Adventure running can inspire FKTs (fastest know times), traveling to remote trails or pairing running with other sports. Fortunately, much of ultra and trail running is already what many consider an “adventure,” and no matter how you spin it, we are all adventure runners.
This year, I was fortunate to receive media credentials for the Barkley Marathons. It was an opportunity to see the preparation that athletes undertake for this “adventure” up close and personal, and understand how physically and mentally dialed in runners must be prior to race day. However, Barkley is an extreme example of adventure running with orienteering, limited technology and no aid provided other than a crew.
Barkley runners must come prepared for almost anything: freezing temperatures, excessive precipitation, heat and wind. In order to beat a course that is unmarked requires a mindset that has a solution for obstacles it encounters, along with an ability to push through pain and suffering. Witnessing these athletes in person is awe-inspiring and offers the belief that we still can’t conceive what the human body is capable of. But Barkley is just one extreme example of adventure running.

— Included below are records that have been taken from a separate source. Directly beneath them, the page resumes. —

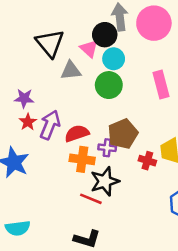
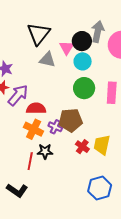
green circle: (109, 85) -> (84, 88), moved
black star: (105, 181) -> (45, 151), size x0.7
red line: (91, 199) -> (30, 161), turned 60

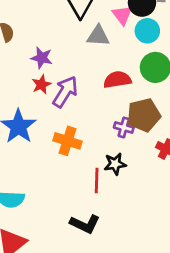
red semicircle: (36, 108) -> (117, 80), moved
orange cross: (34, 129) -> (67, 141), moved

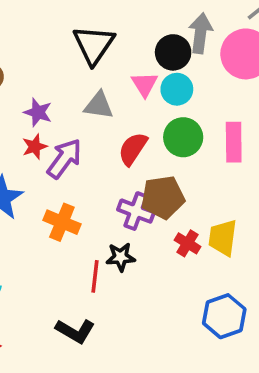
pink triangle: (122, 15) -> (145, 84), moved
gray triangle: (98, 36) -> (99, 105), moved
red semicircle: (117, 80) -> (133, 149), turned -52
purple cross: (124, 127) -> (136, 211), size x1.4

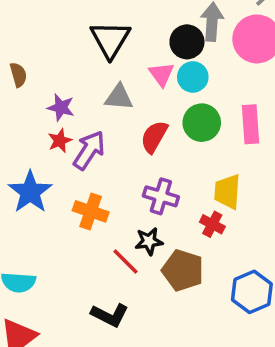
brown pentagon: (163, 197) -> (183, 270), moved, turned 30
yellow trapezoid: (223, 238) -> (227, 192), moved
red line: (95, 276) -> (126, 261), turned -48

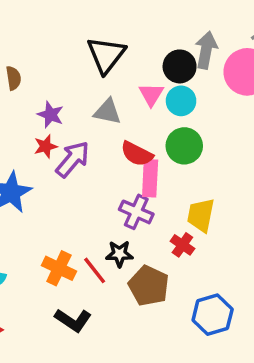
pink rectangle: (251, 124) -> (150, 178), moved
red semicircle: (154, 137) -> (137, 154), turned -100
orange cross: (91, 211) -> (59, 268), moved

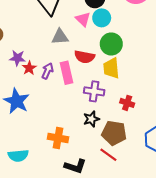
purple star: (50, 115) -> (17, 58), moved
purple arrow: (73, 159) -> (47, 71), size x0.7
pink rectangle: (150, 178) -> (67, 73), moved
yellow trapezoid: (201, 215) -> (111, 68), moved
red line: (95, 270) -> (108, 155), moved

Witnessing these athletes in person is awe-inspiring and offers the belief that we still can’t conceive what the human body is capable of.
Given the extreme amount of snow that has dumped on the West Coast this year, many ultramarathons have had to adjust accordingly. The Peterson Ridge Rumble 40-miler in Sisters, OR, had to drop to a marathon distance on race morning due to waist-deep snow from an overnight snowstorm. Runners adapted, running through numerous blizzards and still hanging around to enjoy the finish line festivities, even though freezing conditions persisted throughout the day.
The same weekend, ultrarunners in the Columbia Gorge, near Portland, OR, were experiencing torrential downpours during the Gorge Waterfalls 50k and 100k events. Rain gear is always recommended when running in the Pacific Northwest, but hours of running along rocky trails in persistent precipitation can take its toll. However, those looking to experience the beauty of the trails got what they came for—rainy adventure, waterfalls and all.
In this issue, we explore the idea of adventure running and all of its many forms. Ellie Greenwood writes about Bhutan’s Snowman Race on page 14, Pete Kostelnick dives into the idea of what an FKT can do for your running on page 25 and Dean Karnazes revisits his 24-hour adventure run above Times Square on page 70.
My experience at Barkley was nothing short of eye-opening when it comes to some of the most well-trained athletes in the sport and the adventure they choose to embark upon when applying for the 100-mile race. Ultrarunning will continue to be an adventurous sport, whether that means a brutal race through the mountains of Tennessee, a snow run on the slopes of the Cascade Mountains or a rainy day on trails in the Columbia Gorge. What can’t be emphasized enough is the preparation, mindset and adaptation that is mandatory when it comes to staying safe and having fun. We’d all like to believe we could climb the ascents above Frozen Head State Park for 60 hours, but adventure running means something different to us all.